Wowing audiences since 1949 with science exhibits and a planetarium, the Miami Science Museum relocated to a new $300 million facility with major support from Philip and Patricia Frost in 2017 to Museum Park in downtown Miami. Now named the Philip and Patricia Frost Museum of Science, the new location is a sight for sore eyes, an indoor/outdoor interactive space with Magic City views for miles.
Open every day of the week, you can buy tickets online or at the museum. Local residents get a discount and you can get an annual membership, which might make the most economic sense for a family of four who plans to return often throughout the year.
Exhibits and Activities
The museum's standout feature is the new three-level aquarium that has a 31-foot-wide clear oculus at the bottom that gives visitors a sea-bottom view of sharks and South Florida reef fish. In addition to the half-million-gallon fish tank that is teeming with sea life, museum-goers can learn through viewing the live colonies of jellyfish and living coral collections, free-flight bird aviaries, and experience interactive dance floors. Other exhibits include the story of flight, the ecology of the Everglades, and a laser show that teaches the physics of light.
Among the new facility's main attractions is a new 250-seat planetarium that takes visitors into outer space and beneath the ocean via 3-D projection and a surround-sound system that exists in only 12 other such facilities around the world.
Familiar pieces of the museum’s longstanding collection are in its new home, including a nearly 13-foot-long, 55-million-year-old fossilized fish, a xiphactinus, which has been restored by paleontologists.
The Museum Structure
Now called the Philip and Patricia Frost Museum of Science, or Frost Science, the 250,000-square-foot museum, designed by world-renowned British architect Nicholas Grimshaw, is four separate structures connected by open-air decks and suspended passageways. There is the great sphere that houses the planetarium; the elliptical “living core” section, as it is called, with the main aquarium and multi-level wildlife exhibitions and two other blocks, the north and west wings, that contain additional exhibition spaces.
The power company has installed two unique solar "trees" at the Frost Science Museum. The unique solar-panel structures use sunshine to generate zero-emissions energy. In addition, the Solar Terrace of the museum will house 240 photovoltaic solar panels, which is enough to power 66 classrooms (wow!).

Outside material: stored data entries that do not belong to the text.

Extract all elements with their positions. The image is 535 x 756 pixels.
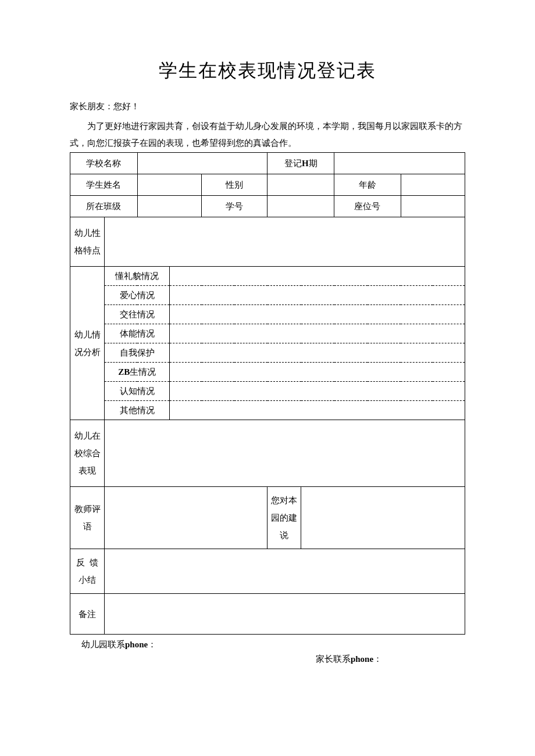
analysis-item-value[interactable] bbox=[170, 286, 465, 305]
class-label: 所在班级 bbox=[70, 196, 138, 217]
remarks-value[interactable] bbox=[105, 594, 465, 635]
registration-table: 学校名称 登记H期 学生姓名 性别 年龄 所在班级 学号 座位号 bbox=[70, 152, 465, 635]
student-name-label: 学生姓名 bbox=[70, 174, 138, 196]
overall-label: 幼儿在校综合表现 bbox=[70, 420, 105, 487]
analysis-item-label: 交往情况 bbox=[105, 305, 170, 324]
gender-label: 性别 bbox=[202, 174, 268, 196]
seat-no-value[interactable] bbox=[401, 196, 465, 217]
personality-label: 幼儿性格特点 bbox=[70, 217, 105, 267]
greeting-text: 家长朋友：您好！ bbox=[70, 101, 465, 112]
student-no-label: 学号 bbox=[202, 196, 268, 217]
school-label: 学校名称 bbox=[70, 153, 138, 174]
parent-suggestion-label: 您对本园的建说 bbox=[268, 487, 301, 549]
student-no-value[interactable] bbox=[268, 196, 334, 217]
personality-value[interactable] bbox=[105, 217, 465, 267]
feedback-value[interactable] bbox=[105, 549, 465, 594]
seat-no-label: 座位号 bbox=[334, 196, 401, 217]
teacher-comment-value[interactable] bbox=[105, 487, 268, 549]
analysis-item-label: 懂礼貌情况 bbox=[105, 267, 170, 286]
class-value[interactable] bbox=[137, 196, 201, 217]
student-name-value[interactable] bbox=[137, 174, 201, 196]
remarks-label: 备注 bbox=[70, 594, 105, 635]
age-label: 年龄 bbox=[334, 174, 401, 196]
analysis-item-value[interactable] bbox=[170, 324, 465, 343]
feedback-label: 反 馈小结 bbox=[70, 549, 105, 594]
analysis-item-label: 爱心情况 bbox=[105, 286, 170, 305]
parent-suggestion-value[interactable] bbox=[301, 487, 465, 549]
analysis-item-value[interactable] bbox=[170, 382, 465, 401]
analysis-item-value[interactable] bbox=[170, 363, 465, 382]
reg-date-label: 登记H期 bbox=[268, 153, 334, 174]
reg-date-value[interactable] bbox=[334, 153, 465, 174]
analysis-item-value[interactable] bbox=[170, 267, 465, 286]
analysis-item-label: 自我保护 bbox=[105, 343, 170, 363]
analysis-item-value[interactable] bbox=[170, 401, 465, 420]
intro-text: 为了更好地进行家园共育，创设有益于幼儿身心发展的环境，本学期，我国每月以家园联系… bbox=[70, 118, 465, 151]
gender-value[interactable] bbox=[268, 174, 334, 196]
parent-phone-label: 家长联系phone： bbox=[233, 654, 465, 665]
overall-value[interactable] bbox=[105, 420, 465, 487]
age-value[interactable] bbox=[401, 174, 465, 196]
analysis-item-value[interactable] bbox=[170, 305, 465, 324]
school-value[interactable] bbox=[137, 153, 267, 174]
analysis-section-label: 幼儿情况分析 bbox=[70, 267, 105, 420]
analysis-item-value[interactable] bbox=[170, 343, 465, 363]
document-title: 学生在校表现情况登记表 bbox=[70, 58, 465, 84]
analysis-item-label: ZB生情况 bbox=[105, 363, 170, 382]
analysis-item-label: 体能情况 bbox=[105, 324, 170, 343]
kindergarten-phone-label: 幼儿园联系phone： bbox=[81, 639, 465, 650]
analysis-item-label: 其他情况 bbox=[105, 401, 170, 420]
teacher-comment-label: 教师评语 bbox=[70, 487, 105, 549]
analysis-item-label: 认知情况 bbox=[105, 382, 170, 401]
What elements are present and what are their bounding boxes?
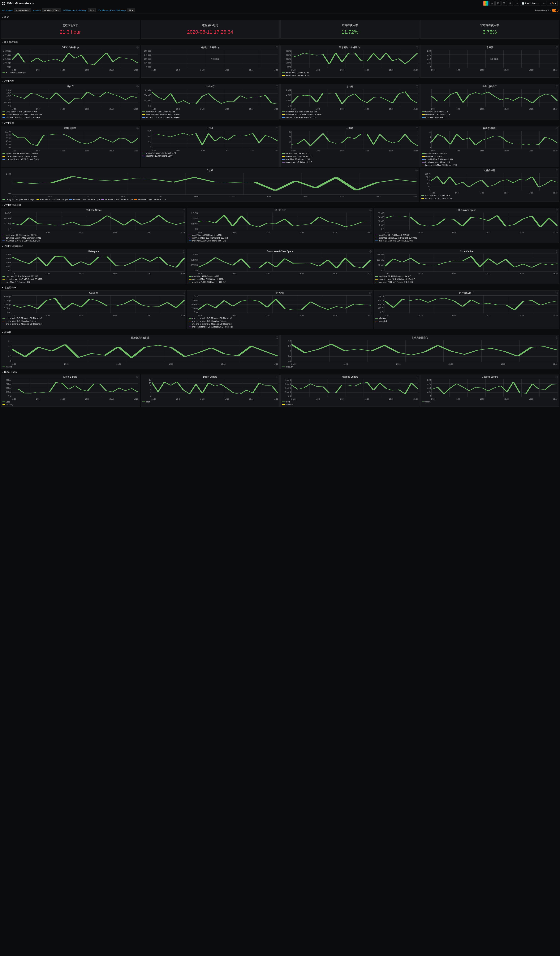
panel-title[interactable]: 加载类数量变化ⓘ	[281, 335, 559, 340]
panel-title[interactable]: Direct Buffersⓘ	[141, 375, 279, 379]
var-heap-select[interactable]: All▾	[88, 8, 96, 12]
row-nonheapdetail[interactable]: JVM 非堆内存详细	[1, 244, 559, 249]
legend-item[interactable]: runnable Max: 9.00 Current: 9.00	[422, 158, 558, 161]
chart-plot[interactable]	[198, 212, 371, 230]
panel-info-icon[interactable]: ⓘ	[555, 291, 558, 295]
panel-info-icon[interactable]: ⓘ	[555, 169, 558, 172]
panel-info-icon[interactable]: ⓘ	[555, 376, 558, 379]
legend-item[interactable]: max Max: 15.00 MiB Current: 15.00 MiB	[375, 239, 557, 242]
panel-title[interactable]: 堆内存ⓘ	[1, 84, 140, 89]
panel-info-icon[interactable]: ⓘ	[136, 85, 138, 88]
panel-title[interactable]: 错误数(1分钟平均)ⓘ	[141, 45, 279, 50]
legend-item[interactable]: count	[422, 400, 558, 403]
chart-plot[interactable]	[152, 379, 278, 397]
var-app-select[interactable]: spring-demo▾	[14, 8, 31, 12]
legend-item[interactable]: promoted	[375, 320, 557, 322]
panel-info-icon[interactable]: ⓘ	[415, 169, 417, 172]
save-button[interactable]: 🖫	[502, 1, 507, 6]
panel-title[interactable]: Loadⓘ	[141, 126, 279, 130]
legend-item[interactable]: live Max: 25.0 Current: 25.0	[282, 152, 418, 155]
chart-plot[interactable]	[12, 131, 138, 149]
row-buffer[interactable]: Buffer Pools	[1, 370, 559, 374]
panel-title[interactable]: PS Survivor Spaceⓘ	[374, 208, 559, 212]
panel-info-icon[interactable]: ⓘ	[276, 127, 278, 130]
legend-item[interactable]: used Max: 32.7 MiB Current: 32.7 MiB	[3, 275, 185, 278]
legend-item[interactable]: used	[282, 400, 418, 403]
chart-plot[interactable]	[291, 50, 418, 68]
legend-item[interactable]: process-1h Max: 0.01% Current: 0.01%	[3, 158, 138, 161]
legend-item[interactable]: avg end of major GC (Metadata GC Thresho…	[189, 317, 371, 320]
chart-plot[interactable]	[384, 296, 557, 313]
legend-item[interactable]: commited Max: 810 MiB Current: 810 MiB	[3, 236, 185, 239]
row-golden[interactable]: 服务黄金指标	[1, 39, 559, 45]
legend-item[interactable]: used Max: 224 KiB Current: 224 KiB	[375, 234, 557, 236]
legend-item[interactable]: used Max: 47 MiB Current: 47 MiB	[143, 110, 278, 113]
legend-item[interactable]: system Max: 46.34% Current: 20.46%	[3, 152, 138, 155]
panel-title[interactable]: 日志数ⓘ	[1, 168, 419, 173]
panel-info-icon[interactable]: ⓘ	[276, 376, 278, 379]
panel-info-icon[interactable]: ⓘ	[369, 250, 372, 253]
star-button[interactable]: ☆	[489, 1, 495, 6]
panel-title[interactable]: Metaspaceⓘ	[1, 249, 186, 253]
panel-title[interactable]: 内存分配/晋升ⓘ	[374, 291, 559, 296]
chart-plot[interactable]	[12, 89, 138, 107]
panel-title[interactable]: Compressed Class Spaceⓘ	[187, 249, 372, 253]
panel-info-icon[interactable]: ⓘ	[136, 46, 138, 49]
panel-info-icon[interactable]: ⓘ	[555, 127, 558, 130]
row-overview[interactable]: 概览	[1, 14, 559, 20]
legend-item[interactable]: blocked Max: 0 Current: 0	[422, 152, 558, 155]
legend-item[interactable]: commited Max: 15.00 MiB Current: 15.00 M…	[375, 236, 557, 239]
chart-plot[interactable]	[12, 173, 417, 195]
legend-item[interactable]: process Max: 0.04% Current: 0.01%	[3, 155, 138, 158]
legend-item[interactable]: avg end of minor GC (Metadata GC Thresho…	[189, 322, 371, 325]
legend-item[interactable]: max Max: 2.667 GiB Current: 2.667 GiB	[189, 239, 371, 242]
legend-item[interactable]: process Max: -1.0 Current: -1.0	[282, 161, 418, 164]
row-classload[interactable]: 类加载	[1, 330, 559, 335]
panel-title[interactable]: Code Cacheⓘ	[374, 249, 559, 253]
panel-info-icon[interactable]: ⓘ	[555, 250, 558, 253]
legend-item[interactable]: committed Max: 927 MiB Current: 927 MiB	[3, 113, 138, 116]
legend-item[interactable]: HTTP - MAX Current: 16 ms	[282, 74, 418, 77]
chart-plot[interactable]: No data	[152, 50, 278, 68]
chart-plot[interactable]	[12, 253, 185, 272]
panel-title[interactable]: Mapped Buffersⓘ	[281, 375, 419, 379]
panel-info-icon[interactable]: ⓘ	[276, 46, 278, 49]
row-load[interactable]: JVM 负载	[1, 120, 559, 126]
legend-item[interactable]: capacity	[282, 403, 418, 406]
chart-plot[interactable]	[431, 89, 558, 107]
legend-item[interactable]: used Max: 4 MiB Current: 4 MiB	[189, 275, 371, 278]
legend-item[interactable]: max Max: 1.234 GiB Current: 1.234 GiB	[143, 116, 278, 119]
chart-plot[interactable]	[431, 131, 558, 149]
legend-item[interactable]: open Max: 98.0 Current: 96.0	[422, 194, 558, 197]
chart-plot[interactable]	[12, 50, 138, 68]
panel-info-icon[interactable]: ⓘ	[136, 127, 138, 130]
legend-item[interactable]: max Max: 10.2 K Current: 10.2 K	[422, 197, 558, 200]
chart-plot[interactable]	[291, 340, 557, 362]
panel-info-icon[interactable]: ⓘ	[276, 336, 278, 340]
share-button[interactable]: ⇱	[496, 1, 501, 6]
legend-item[interactable]: capacity	[3, 403, 138, 406]
legend-item[interactable]: max Max: 1.303 GiB Current: 1.303 GiB	[3, 239, 185, 242]
panel-title[interactable]: JVM 进程内存ⓘ	[420, 84, 559, 89]
legend-item[interactable]: end of minor GC (Allocation Failure)	[3, 320, 185, 322]
legend-item[interactable]: used Max: 15 MiB Current: 15 MiB	[189, 234, 371, 236]
legend-item[interactable]: used Max: 526 MiB Current: 526 MiB	[282, 110, 418, 113]
legend-item[interactable]: max Max: 240.0 MiB Current: 240.0 MiB	[375, 281, 557, 283]
chart-plot[interactable]	[152, 130, 278, 148]
panel-title[interactable]: QPS(1分钟平均)ⓘ	[1, 45, 140, 50]
chart-plot[interactable]	[291, 379, 418, 397]
legend-item[interactable]: end of minor GC (Metadata GC Threshold)	[3, 322, 185, 325]
chart-plot[interactable]	[152, 89, 278, 107]
chart-plot[interactable]	[12, 212, 185, 230]
time-range-picker[interactable]: 🕘Last 1 hour▾	[520, 1, 540, 6]
legend-item[interactable]: loaded	[3, 365, 12, 368]
panel-info-icon[interactable]: ⓘ	[555, 336, 558, 340]
chart-plot[interactable]	[384, 212, 557, 230]
legend-item[interactable]: max Max: 3.985 GiB Current: 3.985 GiB	[3, 116, 138, 119]
legend-item[interactable]: max Max: 5.22 GiB Current: 5.22 GiB	[282, 116, 418, 119]
panel-info-icon[interactable]: ⓘ	[555, 85, 558, 88]
legend-item[interactable]: commited Max: 10.4 MiB Current: 10.4 MiB	[375, 278, 557, 281]
chart-plot[interactable]	[291, 131, 418, 149]
legend-item[interactable]: timed-waiting Max: 2.00 Current: 2.00	[422, 164, 558, 167]
panel-info-icon[interactable]: ⓘ	[136, 376, 138, 379]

The Junior League of Miami opened the Junior Museum of Miami in 1949. It was located inside a house at the time. The exhibits were made up of donated items, such as a hive of live honeybees and loaned materials, like artifacts from the Seminole tribe of Native American. In 1952, the museum relocated to a larger space in the Miami Women's Club. At that time it was renamed the Museum of Science and Natural History.
In 1960, Miami-Dade County built a new 48,000-square-foot museum building on a three-acre site in the Coconut Grove area of Miami adjacent to Vizcaya, the Renaissance-style palatial estate and gardens. In 1966, the Space Transit Planetarium was added with a Spitz Model B Space Transit Projector. The projector was the last of 12 of its type that was built, and the last one still in operation in 2015. The planetarium was the home of the popular, national astronomy show "Star Gazers" with Jack Horkheimer.
The museum and planetarium closed in 2015 in advance of the opening of the new museum. The dismantled Spitz projector is a permanent display piece in the new Frost Planetarium that opened in 2017.